For switching operation you should set the base resistor value such that the when 5V is applied to the base, transistor works in saturation region (loosely saying it is a region where we get a maximum or saturated collector/emitter current for a given transistor circuit)

Now for calculating this resistor value, you can start off by initially assuming that your transistor is in saturation region when 5V is applied to the base. In saturation region, the voltage difference between Collector and Emitter goes to a minimum and constant value(0.7V for transistor BC817). This 0.7V is dropped across the collector-emitter. Remaining 11.3 V is applied across your Relay of 83ohms resistance giving a current of I=11.3/83=136mA which is way too much for your relay. So you need to increase the effective resistance between collector and 12V supply. Now you can try for various resistor values to put in series with the relay to get an appropriate current value. Assume this resistor value to be 'X'., resulting in an effective series resistance of (83+X). Let's say you want current of 65mA to turn the relay ON.

From ohm's law:

I=V/R

0.065=11.3/(83+X)

X=90ohms

Hence add a 90ohms(approx) resistance in series with the relay.

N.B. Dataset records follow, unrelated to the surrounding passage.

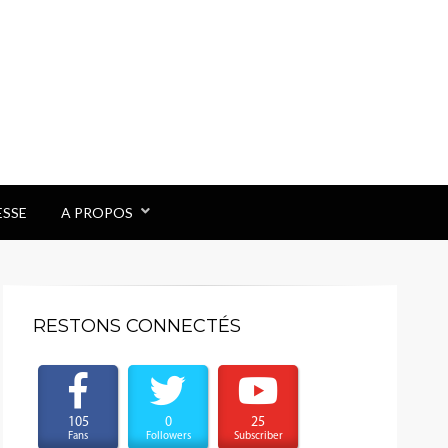
ESSE
A PROPOS
RESTONS CONNECTÉS
105
0
25
Fans
Followers
Subscriber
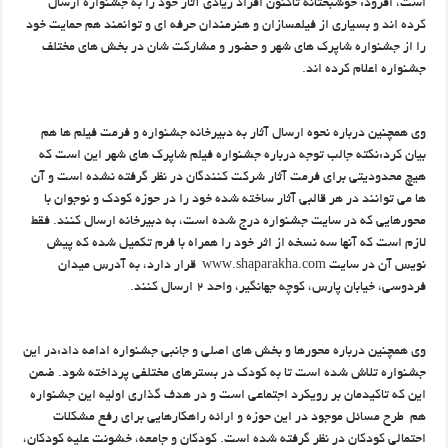
است، افزود: خوشبختانه تاکنون افراد زیادی آثار خود را به جشنواره ارسال
کرده اند و بسیاری از فیلمسازان و هنرمندان حرفه ای و توانمند هم حمایت خود
را از جشنواره شاپرک های شهر و حضور و مشارکت شان در بخش های مختلف
جشنواره اعلام کرده اند.
وی همچنین درباره نحوه ارسال آثار به دبیرخانه جشنواره و فرمت فیلم ها هم
بیان کرد:نکته جالب توجه درباره جشنواره فیلم شاپرک های شهر این است که
هیچ محدودیتی برای فرمت آثار شرکت کنندگان در نظر گرفته نشده است و آن
ها می توانند در هر قالبی آثار ساخته شده خود را در حوزه کودک و نوجوان با
محورهایی که در سایت جشنواره درج شده است، به دبیرخانه ارسال کنند. فقط
لازم است که آنها سه نسخه از اثر خود را همراه با فرم تکمیل شده که پیش
نویس آن در سایت www.shaparakha.com قرار دارد، به آدرس میدان
فردوسی، خیابان پارس، کوچه جهانگیر، واحد 2 ارسال کنند.
وی همچنین درباره محورها و بخش های اصلی و جانبی جشنواره ادامه داد:در این
جشنواره تلاش شده است تا به کودک در بسترهای مختلفی پرداخته شود. ضمن
این که تاکیدمان بر رویکرد اجتماعی است و در هدف گذاری اولیه این جشنواره
هم طرح مسائل موجود در این حوزه و ارائه راهکارهایی برای رفع مشکلات
احتمالی کودکان در نظر گرفته شده است. کودکان و جامعه، خشونت علیه کودکان،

Coming to the next part. Now you need to know hfe value for your exact transistor model(different values for different variants) . Dividing 65mA(also called saturation current in this case) by this hfe value gives you a current value. This current value is the minimum required base current to let your transistor work in saturation region. You can give a little more value than this to the base (but not too large) to ensure saturation region.

The last calculation finds the value of base resistor to let flow this much base current. Apply Kirchhoff's current Law in path from base voltage (i.e 5V) to base resistor to base-emitter voltage (1.2V in your transistor) to ground. This leads to an equation with all known values except one, that is, base resistor value. Solve the equation, find this resistor value and you're done!

If you learn the basic transistor functionality you can come up with numerous designs for the same problem!